Can highly automated vehicles fare better than traditional cars in traffic gridlock conditions? Cooperation between vehicle intelligent transport systems via connected vehicles may provide a solution.
Drivers’ and passengers’ safety and convenience is at the heart of the development of highly automated vehicles. Yet, despite conjuring up the image of free-flowing city streets, automated vehicles will not mean the end of congestion unless proper traffic management concepts are applied.
Spurred by the potential of emerging intelligent vehicle automation and communication systems (VACS) the TRAMAN21 project which was funded by EU’s European Research Council worked on new traffic management methods and tools suitable for the era of connected transport. The idea is to ensure that traffic flows as smoothly and efficiently as possible potentially avoiding the jams and delays caused by human behaviour.

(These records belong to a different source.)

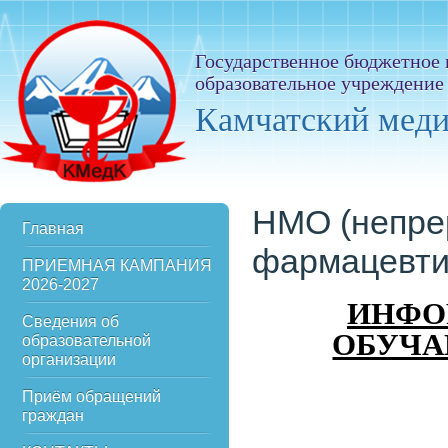
Государственное бюджетное
образовательное учреждение
Камчатский мед
НМО (непре
Главная
фармацевти
ПРИЕМНАЯ КАМПАНИЯ
2026-2027
ИНФО
Сведения об
ОБУЧА
образовательной
организации
Приём обращений
граждан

New models spanning both micro and macro scales
Traffic flow modelling based on VACS is key to the design and testing of efficient traffic management approaches. Vehicle trajectories, time and distance headways are the most important microscopic traffic flow characteristics. Researchers argue that managing individual vehicle behaviour can influence the macroscopic traffic flow characteristics – intensity, density and speed. “Adjusting properly microscopic vehicle movements provides a means to improve the overall traffic flow of city roads,” notes Professor Markos Papageorgiou, head of the Dynamic Systems & Simulation Laboratory at the Technical University of Crete, Greece.
Building on Aimsun Next traffic modelling software, researchers tested the impact of selected onboard cooperative technologies on the vehicle microscopic behaviour. The simulator conducted traffic operation assessments on a large network scale. In addition, they developed advanced first and second-order macroscopic traffic flow models and novel numerical approaches for approximating them. The methodologies were extended to handle multi-lane highways and mixed traffic.
Not only automated, but also cooperative
Traditional stationary sensors collect traffic data of vehicles passing the location in which they are installed on the highway. “Connected and automated vehicles represent a new traffic data source that will be more common in the near future. Mobile data collected by the distributed mobile sensors from vehicles equipped with intelligent technology will not only measure traffic information but also communicate it in real time,” says Prof. Papageorgiou. TRAMAN21 developed reliable and robust traffic flow estimation methods that outperform the state of the art in terms of accuracy and simplicity.
An innovative traffic control concept that was developed and tested in TRAMAN21 was cooperative merging. The system assists drivers in lane-changing manoeuvres in areas where lanes end or merge by creating and maintaining an appropriate time or space gap in traffic for the merging car.
Researchers also looked at how adaptive cruise control can improve traffic flows. The technology adjusts time gaps between cars to cut congestion and reduce phantom traffic jams.
Combining conventional highway control systems
Today’s motorway traffic control practice applies control measures independently of each other, and, for some of them, there is no evidence that they have any positive contribution to congestion mitigation. “Field implementation of novel control strategies that employ ramp metering and variable speed limits in an integrated way can lead to significantly improved travel times, fuel consumption, environmental pollution and traffic safety,” notes Prof. Papageorgiou.
TRAMAN21 has been running tests on a highway near Melbourne, Australia, and is currently using variable speed limits and ramp metering to actively intervene in traffic to improve flows. Researchers expect that tests will prove successful in offering a smoother and more efficient journey for motorists.
Markos Papageorgiou is a Professor at the Technical University of Crete, Chania, Greece. After receiving the Diplom-Ingenieur and Doktor-Ingenieur degrees in Electrical Engineering from the Technical University of Munich, he worked in Germany and France and was a Visiting Professor in Italy and the USA among others. His research focuses on automatic control and optimisation theory and applications to traffic and transportation systems, water systems.